Monday, Jul. 20, 1970

Flag Desecration Is Legal

While patriots of left and right debate the question of who owns the American flag, the law has the ticklish task of providing workable answers. Take the case of Stephen Haugh, 23, a Pennsylvania State University student who joined a campus antiwar demonstration on July 4, 1967. Haugh brandished an American flag emblazoned with the slogans "Make Love Not War" and "The New American Revolutionaries." He was convicted of violating a 1939 state law that makes it a misdemeanor to write "any word" on the flag or "publicly cast contempt" upon it.

Haugh appealed to the Pennsylvania Supreme Court on the ground that flag-desecration laws restrain a demonstrator's free speech and are thus unconstitutional.
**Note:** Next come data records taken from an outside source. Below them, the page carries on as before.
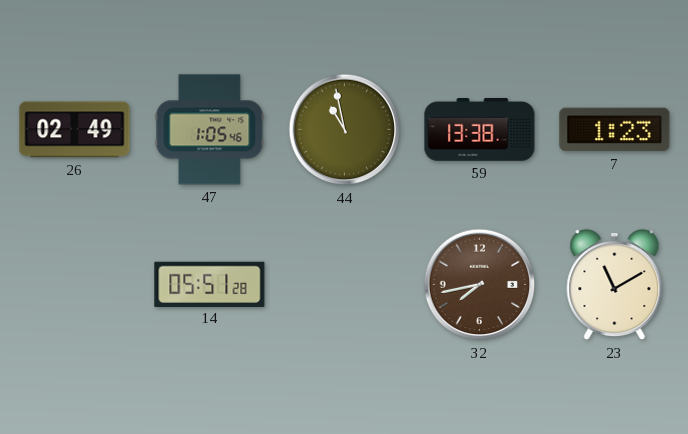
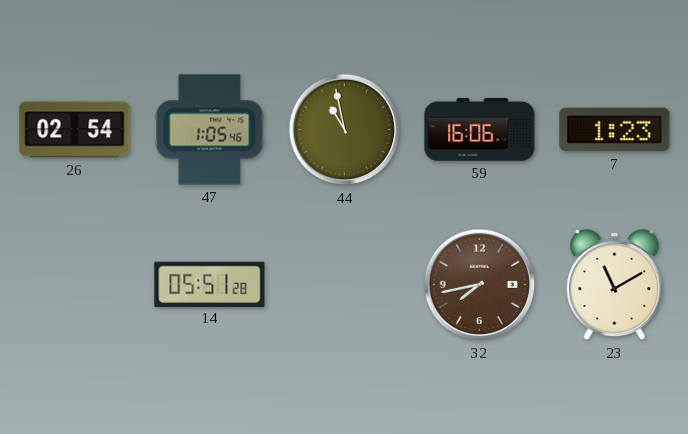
26: 02:49 -> 02:54
59: 13:38 -> 16:06
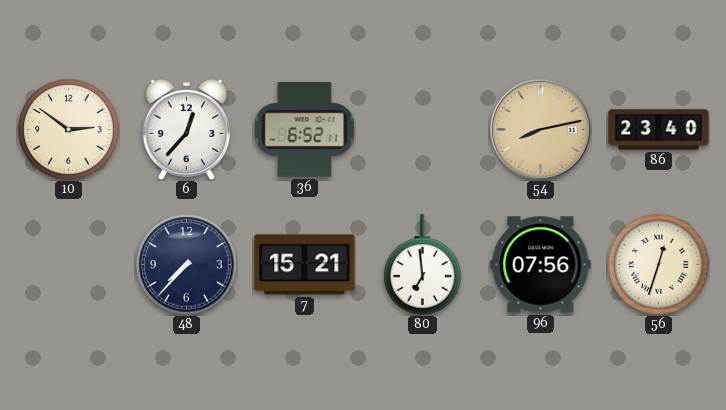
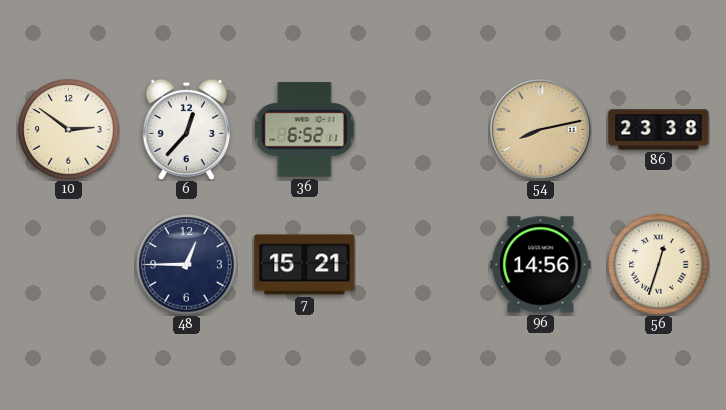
86: 23:40 -> 23:38
48: 7:37 -> 12:45
80: 6:59 -> none
96: 07:56 -> 14:56
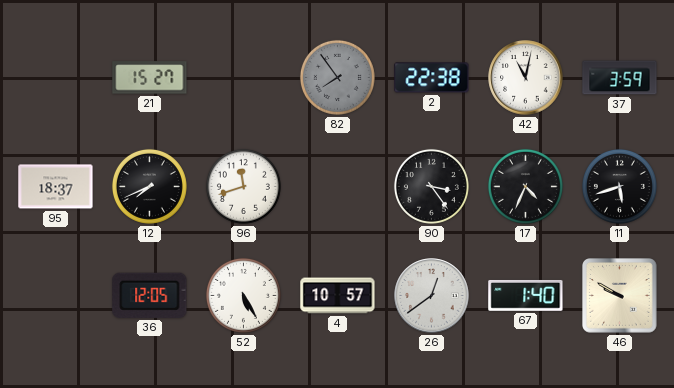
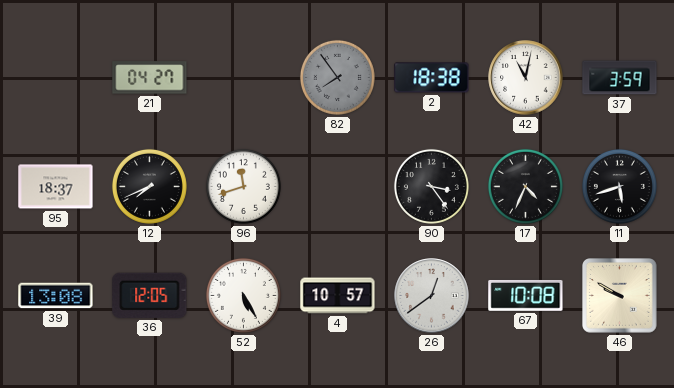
21: 15:27 -> 04:27
2: 22:38 -> 18:38
39: none -> 13:08
67: 1:40 -> 10:08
The court avoided that issue, which civil libertarians are now attempting to bring before the Supreme Court. Even so, the Pennsylvania tribunal has just reversed Haugh's conviction.
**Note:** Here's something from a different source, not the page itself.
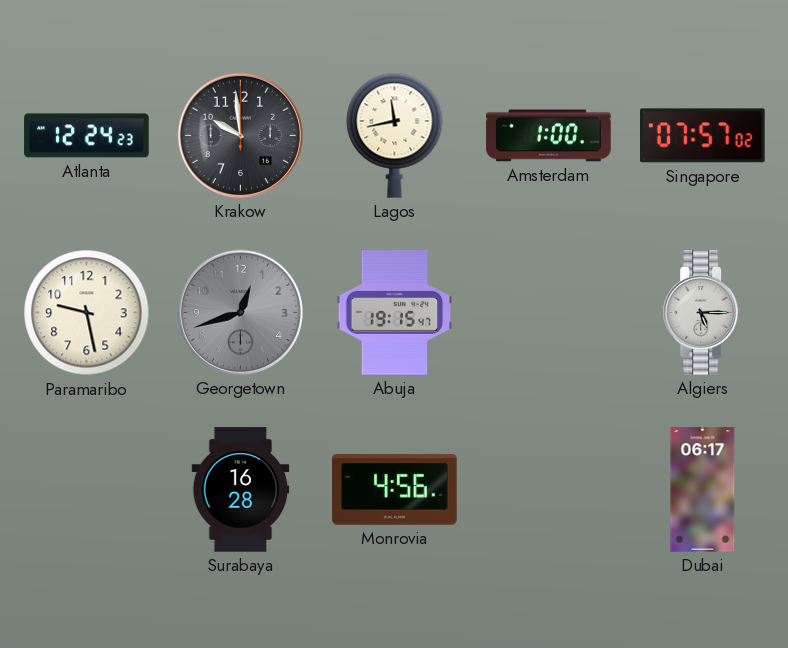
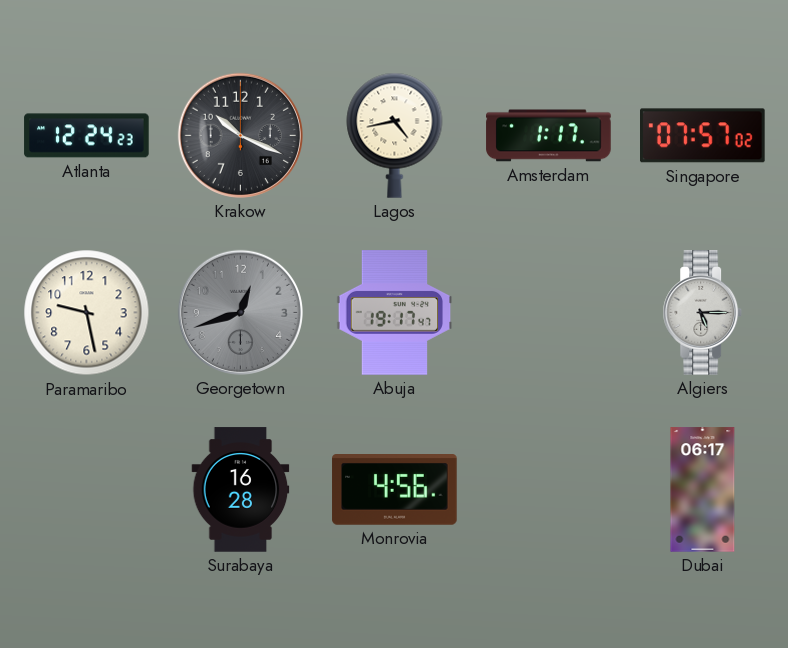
Krakow: 9:59 -> 10:19
Lagos: 11:43 -> 4:43
Amsterdam: 1:00 -> 1:17
Abuja: 19:15 -> 19:17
As it turns out, the Pennsylvania flag law contains a little-noticed clause that exempts any "political demonstration or decorations." Strictly construing the statute, the high state court ruled that flag desecration is legal in Pennsylvania if it "takes place at a political demonstration." The state legislature may not define "political" to exclude protest groups, the court suggested; as a result. Old Glory can be used as anyone's political prop in Pennsylvania.